Las alfombras de entrada están pensadas para eso: ayudarte a mantener tu casa limpia, ordenada y cuidada desde el primer paso, sin renunciar al diseño.

¿Por qué necesitas una alfombra de entrada en casa?

Hay elementos que parecen opcionales… hasta que los pruebas.

Una alfombra de entrada no solo cumple una función decorativa. Es la primera pieza que define cómo se percibe tu hogar al entrar y ayuda a crear una transición visual entre el exterior y el interior.

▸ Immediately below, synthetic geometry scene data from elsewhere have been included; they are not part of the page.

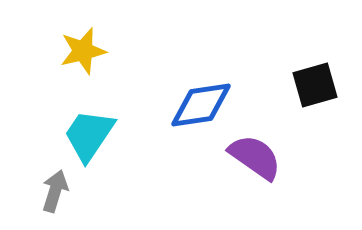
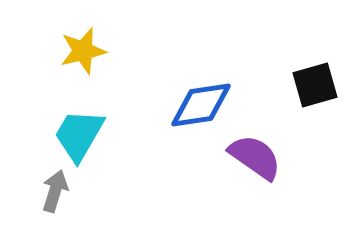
cyan trapezoid: moved 10 px left; rotated 4 degrees counterclockwise
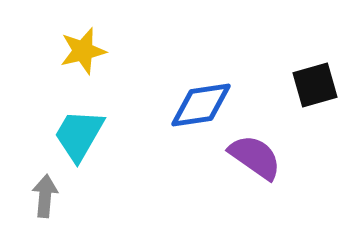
gray arrow: moved 10 px left, 5 px down; rotated 12 degrees counterclockwise
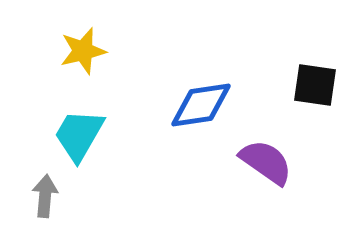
black square: rotated 24 degrees clockwise
purple semicircle: moved 11 px right, 5 px down
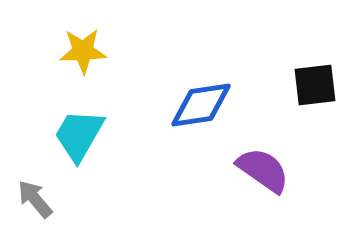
yellow star: rotated 12 degrees clockwise
black square: rotated 15 degrees counterclockwise
purple semicircle: moved 3 px left, 8 px down
gray arrow: moved 10 px left, 3 px down; rotated 45 degrees counterclockwise
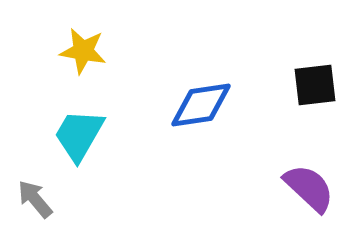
yellow star: rotated 12 degrees clockwise
purple semicircle: moved 46 px right, 18 px down; rotated 8 degrees clockwise
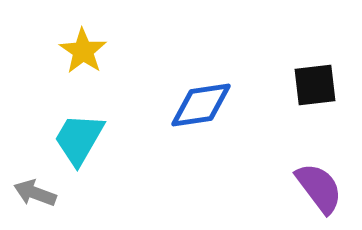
yellow star: rotated 24 degrees clockwise
cyan trapezoid: moved 4 px down
purple semicircle: moved 10 px right; rotated 10 degrees clockwise
gray arrow: moved 6 px up; rotated 30 degrees counterclockwise
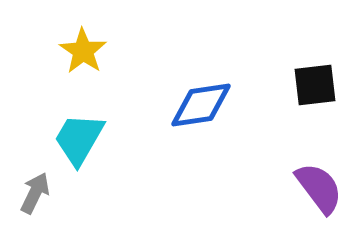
gray arrow: rotated 96 degrees clockwise
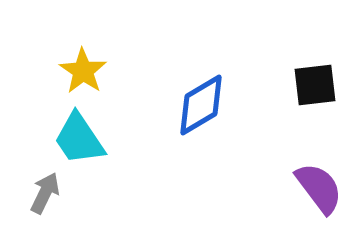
yellow star: moved 20 px down
blue diamond: rotated 22 degrees counterclockwise
cyan trapezoid: rotated 64 degrees counterclockwise
gray arrow: moved 10 px right
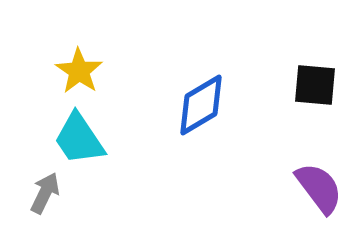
yellow star: moved 4 px left
black square: rotated 12 degrees clockwise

En el día a día, el recibidor es una zona de paso constante. Por eso, contar con una alfombra adecuada aporta confort, protege el suelo del uso frecuente y ayuda a mantener el espacio más ordenado.

Aquí es donde este tipo de alfombras marcan la diferencia. No solo viste la entrada, sino que también mejora la sensación de llegada y aporta coherencia al conjunto del hogar.

Y además, hay un punto que muchas veces se pasa por alto: la sensación de llegada. Una entrada cuidada cambia completamente cómo percibes tu casa desde el primer momento.

Qué aportan las alfombras de entrada en tu día a día

Más allá de lo visual, estas alfombras cumplen una función muy clara: hacerte el día a día más cómodo.

En una zona de paso como el recibidor, ayudan a definir el espacio, aportan confort al caminar y protegen el suelo del uso continuo. Además, contribuyen a mantener una sensación de orden desde el primer momento al entrar en casa.

También mejoran la estabilidad en la entrada, evitando movimientos incómodos y haciendo que el paso sea más agradable.

Si tu entrada tiene un estilo moderno o buscas un ambiente limpio y equilibrado, puedes apoyarte en opciones como las alfombras nórdicas, que encajan muy bien sin recargar el espacio.

En el día a día, notarás especialmente:

  • Menos suciedad dentro de casa, incluso en días de lluvia.
  • Mayor protección del suelo, evitando desgaste innecesario.
  • Más seguridad en la entrada, reduciendo movimientos o resbalones.

No es solo una alfombra. Es una solución práctica que mejora tu rutina sin darte cuenta.

¿Qué diferencia a las alfombras de entrada de otras alfombras?

Aquí es donde muchas personas se confunden.

No todas las alfombras están pensadas para lo mismo. Y la diferencia en este caso es clara: las alfombras de entrada están diseñadas para soportar lo que otras no pueden.

Mientras que una alfombra de salón o dormitorio busca confort y estética, una alfombra de entrada prioriza la resistencia, la capacidad de absorción y la facilidad de limpieza.

Esto se traduce en materiales más preparados, superficies que atrapan mejor la suciedad y estructuras que soportan el uso constante sin deteriorarse rápidamente.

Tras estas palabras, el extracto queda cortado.